In 2005, DiFiore obediently camped out at Treasures waiting for an infraction to occur so he could shut the club down to please his boss Oscar Goodman who was doing a favor for his friend Rizzolo.

After many nights of observing, DiFiore finally learned a dancer told an undercover police officer that she would meet him later if he paid her for sex. DiFiore jumped into action and promptly shut the club down.

The Crazy Horse Too's biggest competitor had gone dark according to plan!

Several months later after the dancer was found innocent in Municipal Court because she didn't show up to be with the undercover officer, Treasures' owners sued the City in Federal Court. Seeing a loss on the horizon, the Council reluctantly granted Treasures a permanent liquor license, and that's when Reese proposed placing conditions including that all the dancers go through a mandatory training, and that dancers go by their real names.

Attorneys for Treasures promptly told the Council their client "cannot accept a formal condition that requires them to do what others are not required to do." That's when Reese said conditions were "things we couldn't enforce anyway."
  

Today it's doubtful that Jim DiFiore will spend as much time monitoring the Crazy Horse. And if he does find an infraction of law, will he immediately shut the place down as he did Treasures? It's doubtful since conditions can't be enforced, and Brad Jerbic did tell the Council on Wednesday, "we're not baby sitters."

Also, it's yet to be determined if beating victim Kirk Henry will ever get one cent of the nine million dollars Rizzolo owes him for having his neck broken for disputing an $88 bar tab. The Henry tragedy has pretty much faded from view.

Fred Doumani Jr. observes Council vote
 (AmericanMafia.com photo by Mike Christ)
     


Now the ball is in U.S. Federal Judge Philip Pro's court.

Let's see if Judge Pro accepts the purported buyers of the Crazy Horse Too on June 2 when he's scheduled to either accept a buy out, or put the business and property into receivership.

Reliable sources tell me that one of the buyers may be Fred Doumani Jr., the son of a Rick Rizzolo associate.  Doumani was in the audience last Wednesday and was pointed out on the record by Jay Brown as being the highly reputable guy who introduced Rizzolo to Signorelli less that a year ago. (Witnesses report that Rizzolo was often seen dining with Signorelli since 2002.)

Brown's introduction of Doumani indicated he wants the Council to be familiar with the part time movie actor who may soon replace Rick Rizzolo as the boss of the Crazy Horse Too.

What other characters with close ties to Rizzolo, et. al., are waiting in the wings to seek Judge Pro's approval to continue the status quo? We'll know on June 2nd.

This story is far from over.

Mike Signorelli listens to City Attorney Brad Jerbic

            (AmericanMafia.com photo by Mike Christ)

According to City Attorney Jerbic, "There is a desperate willingness to keep the old regime."

As Signorelli looked on in horror, Jerbic continued, "Persons associated with Rick Rizzolo are trying to infiltrate the club."

"The former owner is bound and determined to keep people close to him employed."

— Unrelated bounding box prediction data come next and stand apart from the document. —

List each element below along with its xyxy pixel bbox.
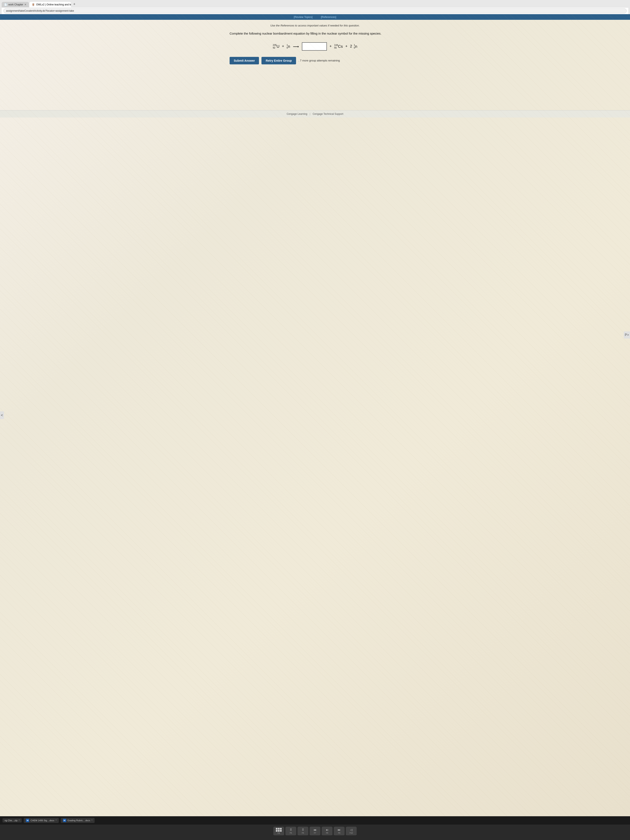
product3-nuclide: 1 0 n (354, 44, 357, 49)
f5-icon: ⠿ (290, 828, 292, 832)
taskbar-docx2[interactable]: W Grading Rubric....docx ^ (61, 818, 95, 823)
product2-nuclide: 144 55 Cs (334, 44, 343, 49)
footer-cengage[interactable]: Cengage Learning (287, 112, 307, 115)
tab-owlv2[interactable]: 🦉 OWLv2 | Online teaching and le ✕ (29, 2, 71, 7)
submit-answer-button[interactable]: Submit Answer (230, 57, 259, 65)
f7-icon: ⏮ (314, 828, 316, 832)
plus2: + (329, 44, 332, 49)
footer-separator: | (309, 112, 310, 115)
f7-key[interactable]: ⏮ F7 (309, 827, 321, 836)
taskbar-docx1[interactable]: W CHEM 1406 Sig....docx ^ (24, 818, 58, 823)
equation-container: 235 92 U + 1 0 n ⟶ + 144 (230, 42, 400, 51)
f9-icon: ⏭ (338, 828, 341, 832)
fn-key-row: F4 ⠿ F5 ⠿ F6 ⏮ F7 ⏯ F8 ⏭ F9 ◁ F10 (4, 827, 626, 836)
plus3: + (346, 44, 348, 49)
tab-label-2: OWLv2 | Online teaching and le (36, 3, 71, 6)
tab-bar: 📄 work Chapter ✕ 🦉 OWLv2 | Online teachi… (2, 1, 628, 7)
product2-symbol: Cs (338, 44, 343, 49)
browser-chrome: 📄 work Chapter ✕ 🦉 OWLv2 | Online teachi… (0, 0, 630, 14)
footer-support[interactable]: Cengage Technical Support (313, 112, 343, 115)
f4-label: F4 (278, 832, 280, 834)
f9-key[interactable]: ⏭ F9 (334, 827, 344, 836)
product3-symbol: n (355, 44, 357, 49)
taskbar-docx2-label: Grading Rubric....docx (68, 819, 90, 822)
f8-key[interactable]: ⏯ F8 (322, 827, 333, 836)
question-text: Complete the following nuclear bombardme… (230, 31, 400, 36)
page-content: < [Review Topics] [References] Use the R… (0, 14, 630, 816)
f4-key[interactable]: F4 (273, 827, 284, 836)
reaction-arrow: ⟶ (293, 44, 299, 49)
f8-icon: ⏯ (325, 828, 328, 832)
product2-atomic: 55 (334, 46, 337, 49)
buttons-row: Submit Answer Retry Entire Group . 7 mor… (230, 57, 400, 65)
tab-label-1: work Chapter (8, 3, 23, 6)
reactant1-mass: 235 (273, 44, 276, 46)
taskbar-docx1-chevron: ^ (55, 819, 57, 822)
taskbar-word-icon-1: W (26, 819, 29, 822)
f10-label: F10 (350, 832, 353, 834)
taskbar-zip-chevron: ^ (19, 819, 20, 822)
answer-input-box[interactable] (302, 42, 327, 51)
page-footer: Cengage Learning | Cengage Technical Sup… (0, 110, 630, 117)
f10-key[interactable]: ◁ F10 (346, 827, 357, 836)
f6-label: F6 (302, 832, 304, 834)
f7-label: F7 (314, 832, 316, 834)
f8-label: F8 (326, 832, 328, 834)
top-nav-bar: [Review Topics] [References] (0, 14, 630, 20)
taskbar-word-icon-2: W (63, 819, 66, 822)
address-bar-row: assignment/takeCovalentActivity.do?locat… (2, 7, 628, 14)
instruction-text: Use the References to access important v… (230, 24, 400, 27)
product2-mass: 144 (334, 44, 338, 46)
reactant2-nuclide: 1 0 n (287, 44, 290, 49)
product3-count: 2 (350, 44, 352, 49)
taskbar-docx1-label: CHEM 1406 Sig....docx (30, 819, 54, 822)
tab-icon-2: 🦉 (32, 3, 35, 6)
reactant1-nuclide: 235 92 U (273, 44, 279, 49)
reactant1-symbol: U (277, 44, 279, 49)
taskbar-zip[interactable]: ng Che....zip ^ (3, 818, 22, 823)
right-nav-arrow[interactable]: P> (624, 332, 630, 338)
review-topics-link[interactable]: [Review Topics] (294, 16, 313, 19)
taskbar-docx2-chevron: ^ (92, 819, 93, 822)
f10-icon: ◁ (350, 828, 352, 832)
references-link[interactable]: [References] (321, 16, 336, 19)
reactant2-symbol: n (288, 44, 290, 49)
f4-icon (276, 828, 282, 832)
f9-label: F9 (338, 832, 340, 834)
question-area: Use the References to access important v… (221, 20, 409, 68)
f6-icon: ⠿ (302, 828, 304, 832)
reactant1-atomic: 92 (273, 46, 275, 49)
left-nav-arrow[interactable]: < (0, 412, 4, 419)
new-tab-button[interactable]: + (71, 1, 77, 7)
attempts-remaining-text: . 7 more group attempts remaining (298, 59, 340, 62)
address-bar[interactable]: assignment/takeCovalentActivity.do?locat… (3, 8, 627, 13)
retry-entire-group-button[interactable]: Retry Entire Group (262, 57, 296, 65)
f5-key[interactable]: ⠿ F5 (286, 827, 296, 836)
taskbar: ng Che....zip ^ W CHEM 1406 Sig....docx … (0, 816, 630, 824)
taskbar-zip-label: ng Che....zip (5, 819, 17, 822)
tab-icon-1: 📄 (4, 3, 7, 6)
plus1: + (282, 44, 284, 49)
f5-label: F5 (290, 832, 292, 834)
tab-work-chapter[interactable]: 📄 work Chapter ✕ (2, 2, 29, 7)
tab-close-1[interactable]: ✕ (24, 3, 27, 6)
keyboard-area: F4 ⠿ F5 ⠿ F6 ⏮ F7 ⏯ F8 ⏭ F9 ◁ F10 (0, 824, 630, 840)
f6-key[interactable]: ⠿ F6 (297, 827, 308, 836)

While I watched Jerbic almost fall on his sword, I couldn't help but wonder why this same former owner was not in jail for contempt of court after ducking out on five depositions in a civil harassment law suit?

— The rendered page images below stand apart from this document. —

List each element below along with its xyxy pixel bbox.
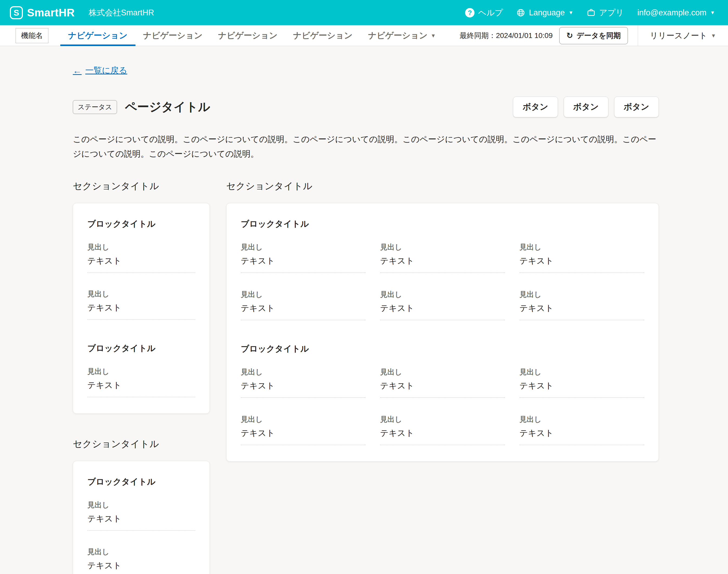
section-left-2: セクションタイトル ブロックタイトル 見出し テキスト 見出し テキスト	[73, 438, 210, 574]
field-list: 見出し テキスト 見出し テキスト	[87, 500, 195, 574]
field-list: 見出し テキスト 見出し テキスト	[87, 242, 195, 320]
nav-tab-4[interactable]: ナビゲーション	[285, 25, 361, 46]
back-link-label: 一覧に戻る	[85, 65, 127, 76]
release-notes-label: リリースノート	[650, 30, 708, 41]
field-value: テキスト	[519, 427, 644, 445]
field: 見出し テキスト	[241, 290, 366, 320]
field-value: テキスト	[87, 560, 195, 574]
title-left: ステータス ページタイトル	[73, 99, 210, 115]
back-arrow-icon: ←	[73, 66, 82, 75]
help-icon: ?	[465, 8, 474, 17]
field-value: テキスト	[87, 513, 195, 531]
block-title: ブロックタイトル	[241, 218, 644, 230]
block: ブロックタイトル 見出し テキスト	[87, 343, 195, 397]
field-value: テキスト	[519, 255, 644, 273]
field: 見出し テキスト	[380, 367, 505, 398]
smarthr-logo-icon: S	[10, 6, 23, 19]
field-label: 見出し	[87, 547, 195, 557]
page-description: このページについての説明。このページについての説明。このページについての説明。こ…	[73, 132, 659, 161]
help-link[interactable]: ? ヘルプ	[465, 7, 503, 18]
field-label: 見出し	[519, 367, 644, 377]
card: ブロックタイトル 見出し テキスト 見出し テキスト 見出し	[226, 203, 659, 462]
page-actions: ボタン ボタン ボタン	[513, 96, 659, 117]
block: ブロックタイトル 見出し テキスト 見出し テキスト	[87, 218, 195, 320]
nav-right: 最終同期：2024/01/01 10:09 ↻ データを同期 リリースノート ▼	[459, 25, 728, 46]
field-grid: 見出し テキスト 見出し テキスト 見出し テキスト	[241, 242, 644, 320]
field: 見出し テキスト	[519, 367, 644, 398]
field: 見出し テキスト	[87, 242, 195, 273]
field-label: 見出し	[380, 242, 505, 252]
field: 見出し テキスト	[380, 290, 505, 320]
field: 見出し テキスト	[241, 242, 366, 273]
field-value: テキスト	[87, 380, 195, 397]
action-button-3[interactable]: ボタン	[614, 96, 659, 117]
field-value: テキスト	[380, 427, 505, 445]
last-sync-timestamp: 最終同期：2024/01/01 10:09	[459, 31, 552, 41]
globe-icon	[516, 8, 525, 17]
field-label: 見出し	[87, 242, 195, 252]
field: 見出し テキスト	[241, 414, 366, 445]
field-value: テキスト	[519, 302, 644, 320]
nav-tab-label: ナビゲーション	[368, 30, 428, 41]
field-label: 見出し	[519, 290, 644, 299]
field-value: テキスト	[519, 380, 644, 398]
field-label: 見出し	[87, 367, 195, 376]
field-label: 見出し	[519, 242, 644, 252]
content-columns: セクションタイトル ブロックタイトル 見出し テキスト 見出し テキスト	[73, 180, 659, 574]
nav-tab-2[interactable]: ナビゲーション	[135, 25, 211, 46]
block-title: ブロックタイトル	[241, 343, 644, 355]
field-label: 見出し	[519, 414, 644, 424]
app-header: S SmartHR 株式会社SmartHR ? ヘルプ Language ▼ ア…	[0, 0, 728, 25]
field-label: 見出し	[380, 290, 505, 299]
field-value: テキスト	[241, 380, 366, 398]
chevron-down-icon: ▼	[710, 10, 715, 15]
nav-left: 機能名 ナビゲーション ナビゲーション ナビゲーション ナビゲーション ナビゲー…	[15, 25, 444, 46]
status-badge: ステータス	[73, 100, 117, 114]
field: 見出し テキスト	[87, 289, 195, 320]
account-menu[interactable]: info@example.com ▼	[637, 8, 715, 17]
sync-data-button[interactable]: ↻ データを同期	[559, 27, 628, 44]
field-value: テキスト	[241, 302, 366, 320]
page-title: ページタイトル	[125, 99, 210, 115]
release-notes-menu[interactable]: リリースノート ▼	[638, 25, 728, 46]
field: 見出し テキスト	[87, 547, 195, 574]
apps-link[interactable]: アプリ	[587, 7, 624, 18]
briefcase-icon	[587, 8, 595, 17]
nav-tab-1[interactable]: ナビゲーション	[60, 25, 135, 46]
block-title: ブロックタイトル	[87, 343, 195, 354]
field-label: 見出し	[87, 500, 195, 510]
nav-tab-label: ナビゲーション	[218, 30, 278, 41]
language-label: Language	[529, 8, 565, 17]
field-value: テキスト	[380, 380, 505, 398]
tab-navigation: 機能名 ナビゲーション ナビゲーション ナビゲーション ナビゲーション ナビゲー…	[0, 25, 728, 46]
nav-tab-3[interactable]: ナビゲーション	[210, 25, 285, 46]
refresh-icon: ↻	[566, 32, 573, 40]
field-label: 見出し	[241, 290, 366, 299]
field: 見出し テキスト	[519, 242, 644, 273]
action-button-2[interactable]: ボタン	[564, 96, 608, 117]
card: ブロックタイトル 見出し テキスト 見出し テキスト	[73, 461, 210, 574]
block: ブロックタイトル 見出し テキスト 見出し テキスト	[87, 476, 195, 574]
right-column: セクションタイトル ブロックタイトル 見出し テキスト 見出し テキスト	[226, 180, 659, 462]
field-grid: 見出し テキスト 見出し テキスト 見出し テキスト	[241, 367, 644, 445]
nav-tab-label: ナビゲーション	[68, 30, 128, 41]
company-name: 株式会社SmartHR	[89, 7, 154, 18]
language-menu[interactable]: Language ▼	[516, 8, 573, 17]
back-link[interactable]: ← 一覧に戻る	[73, 65, 127, 76]
field-value: テキスト	[87, 302, 195, 320]
field-label: 見出し	[380, 367, 505, 377]
card: ブロックタイトル 見出し テキスト 見出し テキスト	[73, 203, 210, 414]
field-value: テキスト	[380, 255, 505, 273]
block-title: ブロックタイトル	[87, 476, 195, 488]
brand-name: SmartHR	[27, 6, 75, 19]
field-label: 見出し	[87, 289, 195, 299]
field-list: 見出し テキスト	[87, 367, 195, 397]
field: 見出し テキスト	[87, 500, 195, 531]
section-left-1: セクションタイトル ブロックタイトル 見出し テキスト 見出し テキスト	[73, 180, 210, 414]
feature-name-badge: 機能名	[15, 28, 48, 43]
field: 見出し テキスト	[241, 367, 366, 398]
action-button-1[interactable]: ボタン	[513, 96, 558, 117]
chevron-down-icon: ▼	[711, 33, 716, 38]
nav-tab-5[interactable]: ナビゲーション ▼	[360, 25, 444, 46]
smarthr-logo[interactable]: S SmartHR	[10, 6, 75, 19]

Could Rizzolo have that much juice? But that question was asked in last week's INSIDE VEGAS, and the answer is becoming clear.


And when Sgt. Ray Alexander of Metro Special Investigations told about a man named Charles Platz (sp) occupying Rick Rizzolo's personal office and telling undercover officers he was a partner in the Crazy Horse, the Council didn't raise an eyebrow.

Nor did they when Alexander said his investigation could not verify that Signorelli had secured the $45 million he said he had to purchase the club.

The Council just voted in lockstep as Goodman and his mob cronies watched their every move.

At that moment it became painfully clear why this town is called Sin City.